Umfassende Kooperationspflichten und Sanktionen

Der Ent­wurf der Ver­ord­nung umfasst zwei Sei­ten lang Mit­wir­kungs­pflich­ten der Asyl­su­chen­den im Rück­füh­rungs­pro­zess. Schon heu­te wer­den in Deutsch­land Geflüch­te­ten umfas­sen­de Mit­wir­kungs­pflich­ten auf­er­legt, die auch den Pro­zess der Rück­kehr betref­fen. Ein von PRO ASYL im Jahr 2019 doku­men­tier­ter Fall zeigt dras­tisch, wohin die Aus­wei­tung von Mit­wir­kungs­pflich­ten und die har­te Sank­ti­on der Nicht­mit­wir­kung füh­ren kann. Nazir K. wur­de trotz sehr guter Ein­bin­dung in Deutsch­land durch Job und sozia­les Umfeld abge­scho­ben, weil die Bot­schaft sei­nes Her­kunfts­lan­des bei der Pass­be­schaf­fung zu lang­sam war. Fäl­le wie die von Nazir K. (Name geän­dert) sind kein Einzelfall.
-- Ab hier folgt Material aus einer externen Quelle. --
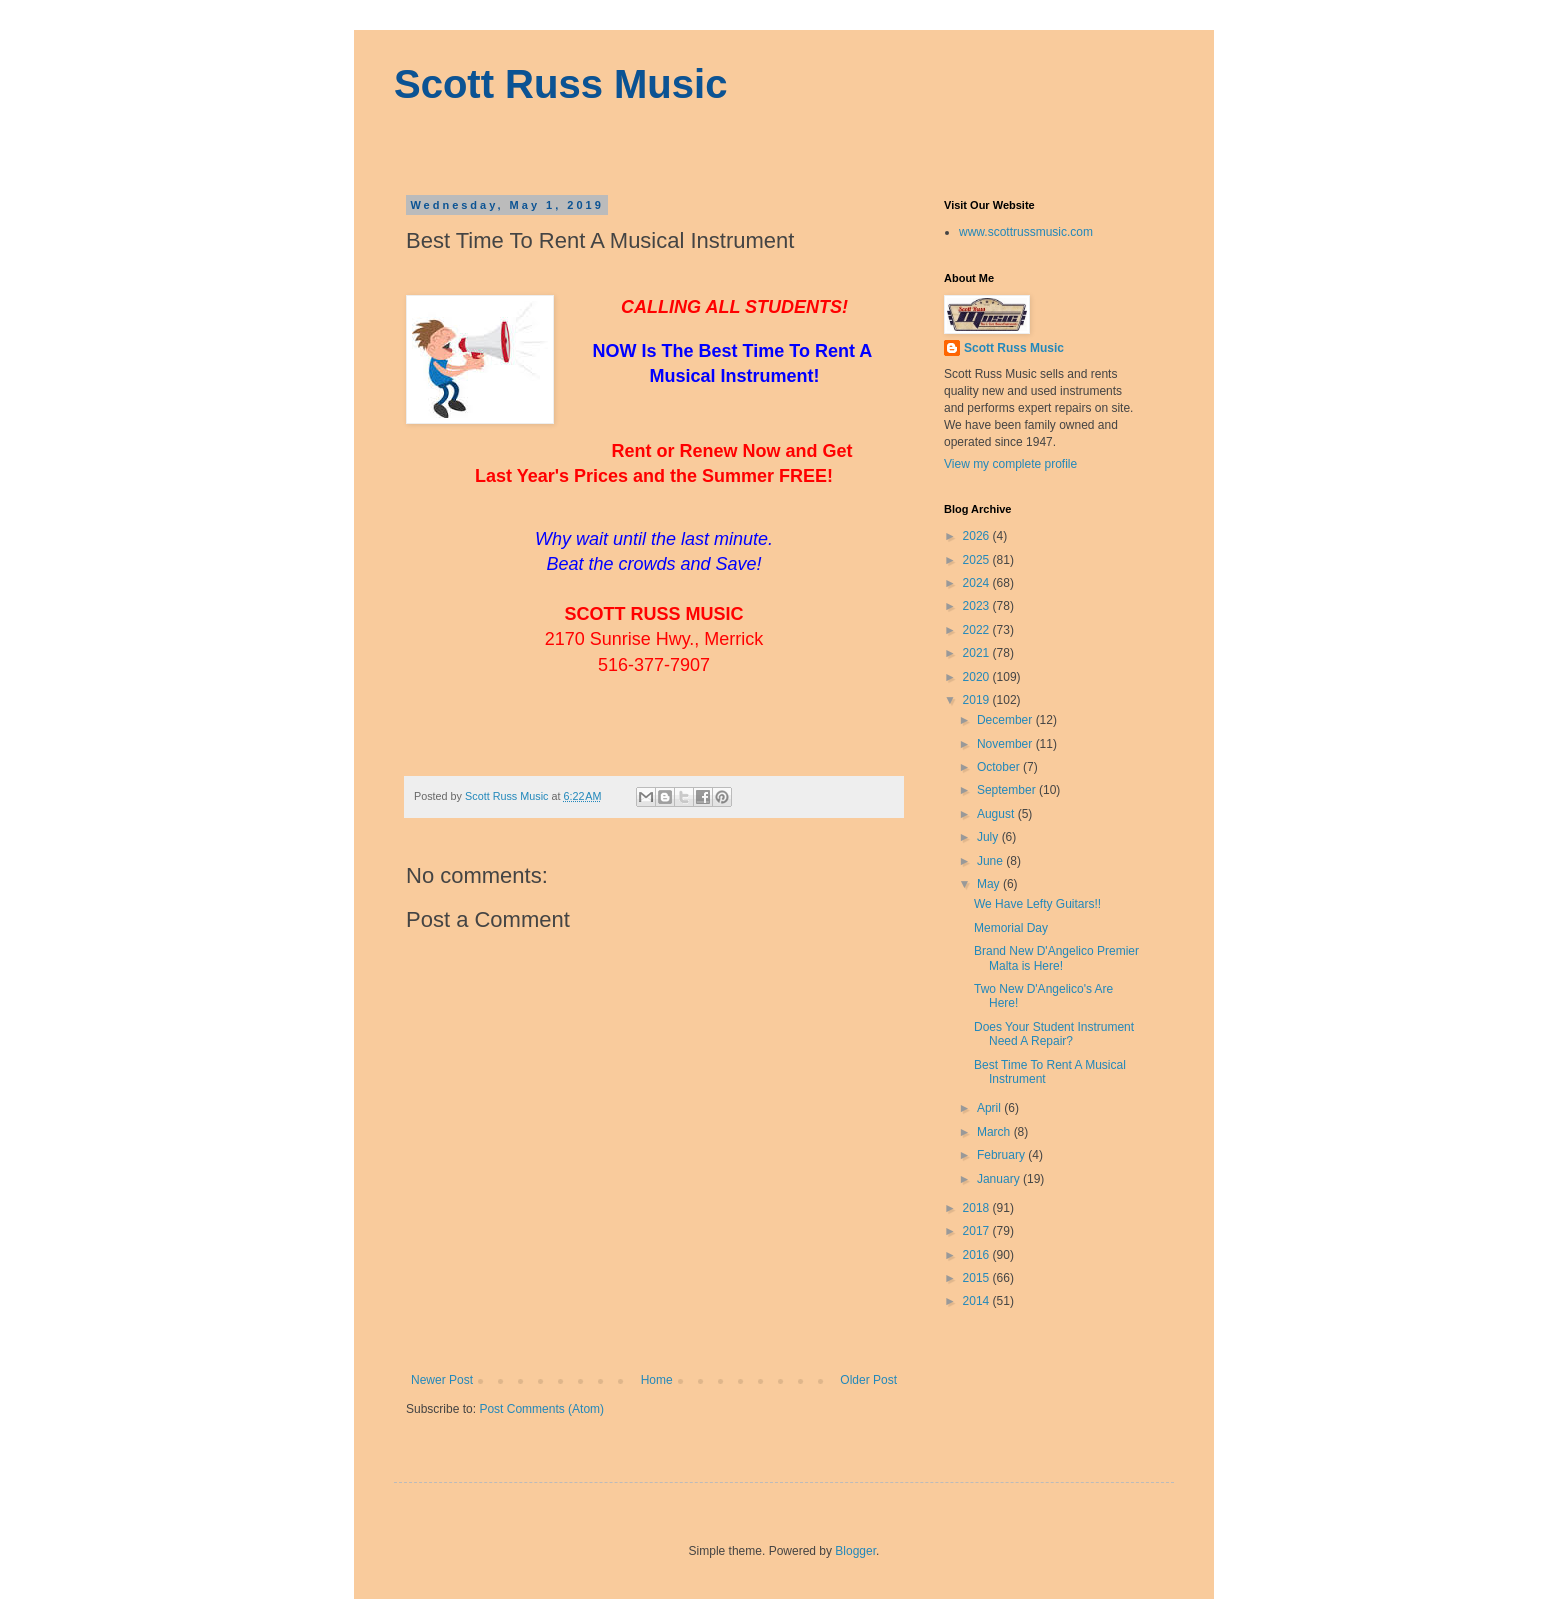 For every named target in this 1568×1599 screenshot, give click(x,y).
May (990, 884)
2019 (978, 700)
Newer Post (442, 1380)
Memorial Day (1011, 928)
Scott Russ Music (560, 84)
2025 (978, 560)
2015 (978, 1278)
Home (657, 1380)
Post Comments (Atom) (541, 1409)
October (1000, 767)
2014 (978, 1301)
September (1008, 790)
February (1002, 1155)
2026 (978, 536)
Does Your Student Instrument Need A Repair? (1054, 1034)
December (1006, 720)
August (997, 814)
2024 (978, 583)
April (990, 1108)
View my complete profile (1010, 464)
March (995, 1132)
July (989, 837)
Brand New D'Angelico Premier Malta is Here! (1056, 958)
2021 (978, 653)
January (1000, 1179)
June (991, 861)
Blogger (855, 1551)
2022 (978, 630)
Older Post (868, 1380)
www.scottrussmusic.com (1026, 232)
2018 (978, 1208)
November (1006, 744)
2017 (978, 1231)
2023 (978, 606)
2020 (978, 677)
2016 (978, 1255)
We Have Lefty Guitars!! (1037, 904) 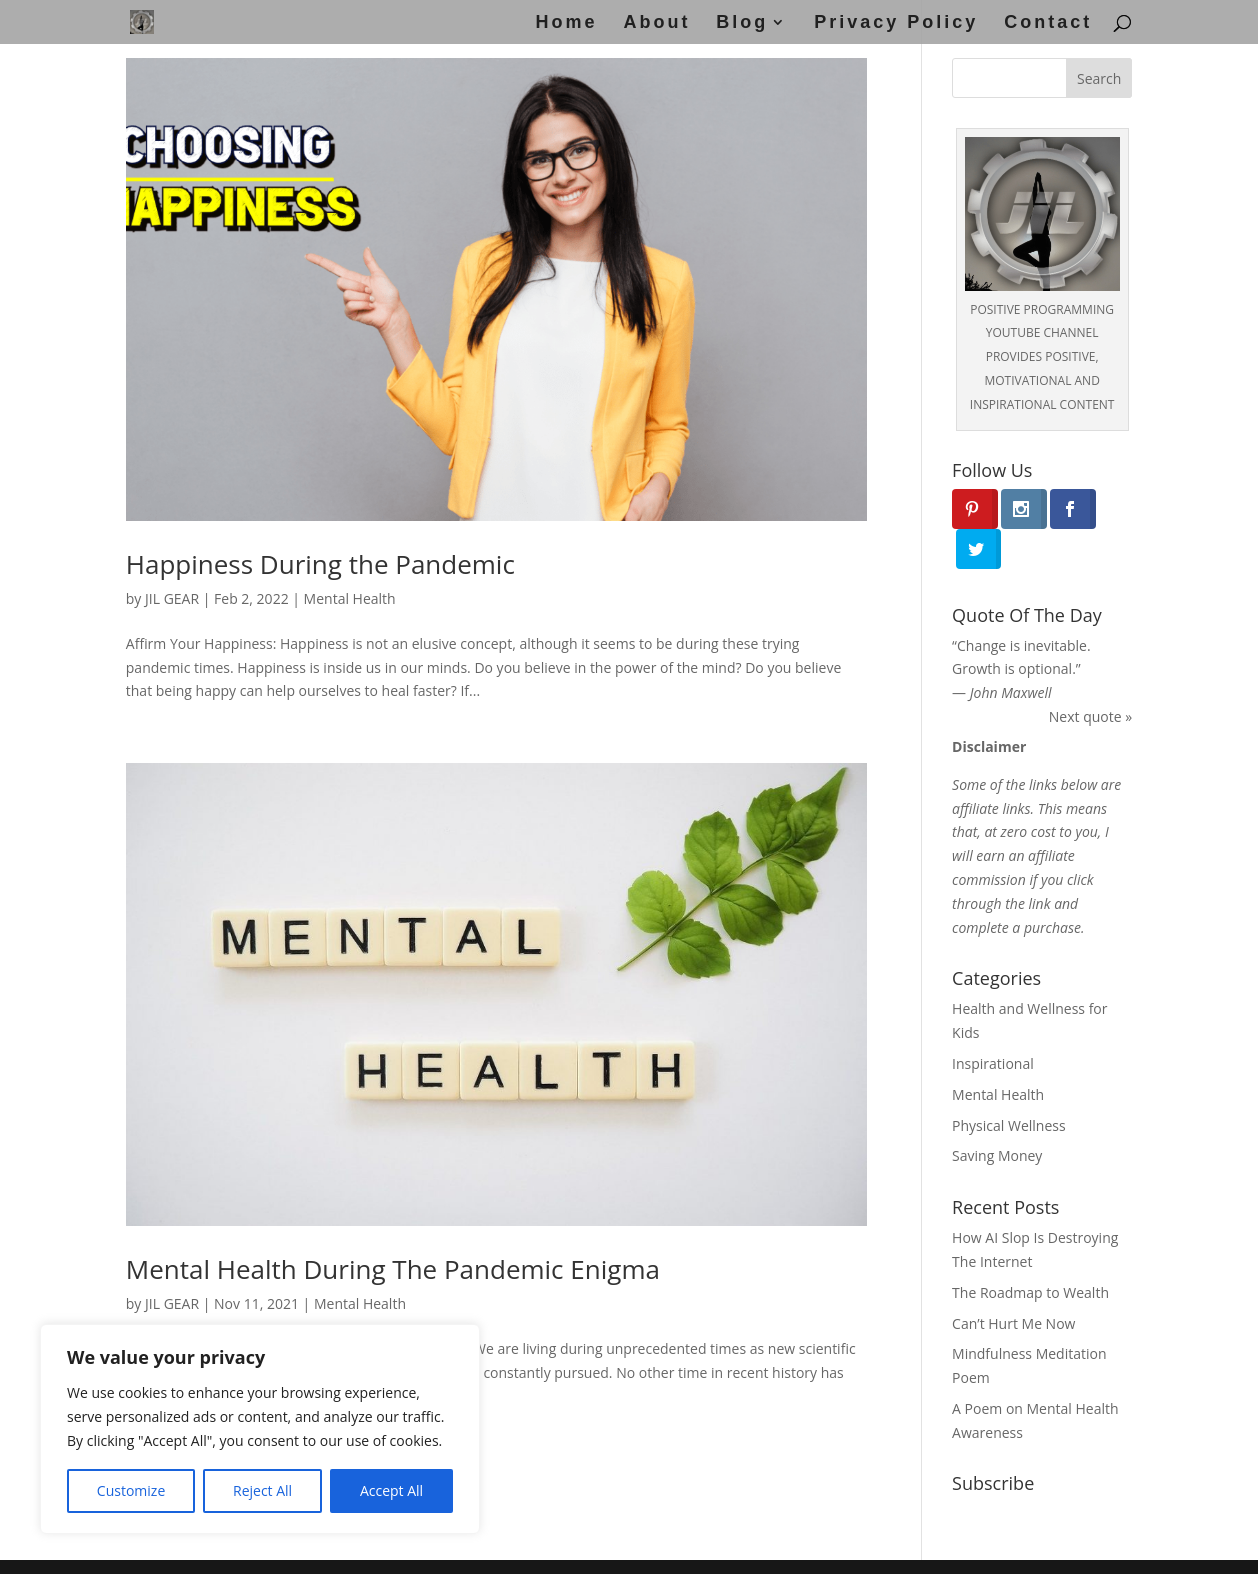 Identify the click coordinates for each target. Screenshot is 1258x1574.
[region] (260, 1429)
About (656, 23)
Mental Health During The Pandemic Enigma (393, 1269)
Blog (742, 23)
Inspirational (993, 1023)
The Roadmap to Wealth (1030, 1252)
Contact (1048, 23)
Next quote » (1090, 676)
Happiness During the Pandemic (320, 564)
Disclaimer (501, 1546)
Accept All (391, 1490)
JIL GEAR (172, 598)
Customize (131, 1490)
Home (567, 23)
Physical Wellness (1009, 1084)
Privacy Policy (896, 23)
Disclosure (702, 1546)
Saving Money (997, 1115)
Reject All (262, 1490)
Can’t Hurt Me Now (1013, 1282)
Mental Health (350, 598)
Auch wird von Asyl­su­chen­den regel­mä­ßig erwar­tet, sich an die Bot­schaf­ten jenes Staa­tes zu wen­den, von dem sie ver­folgt wer­den. Rechts­an­walt Dr. Mat­thi­as Leh­nert führt dazu im Gut­ach­ten, das er gemein­sam mit PRO ASYL zur Pass­be­schaf­fung erstellt hat, aus: »Syrer*innen etwa müs­sen hohe Sum­men an das Regime zah­len, vor dem sie geflo­hen sind und das damit sei­ne Ver­bre­chen finanziert.«

Mit­wir­kungs­pflich­ten ins­be­son­de­re auch im Bereich der Pass­be­schaf­fung sind also ein The­ma, das Asyl­su­chen­den wäh­rend und nach ihrem Ver­fah­ren gro­ße Schwie­rig­kei­ten berei­ten kann.

Der Ent­wurf zur neu­en Ver­ord­nung sieht des­sen unge­ach­tet weit­rei­chen­de Sank­tio­nen für eine soge­nann­te Nicht­mit­wir­kung vor. Bei­spiels­wei­se kön­nen Sozi­al­leis­tun­gen bis zum Exis­tenz­mi­ni­mum gekürzt wer­den, die Mög­lich­keit zur frei­wil­li­gen Rück­rei­se darf ver­wehrt wer­den, Iden­ti­täts­do­ku­men­te dür­fen ein­ge­zo­gen wer­den, die Arbeits­er­laub­nis darf ent­zo­gen wer­den, ein Ein­rei­se­ver­bot darf ver­län­gert wer­den, und es dür­fen finan­zi­el­le Sank­tio­nen ver­hängt werden.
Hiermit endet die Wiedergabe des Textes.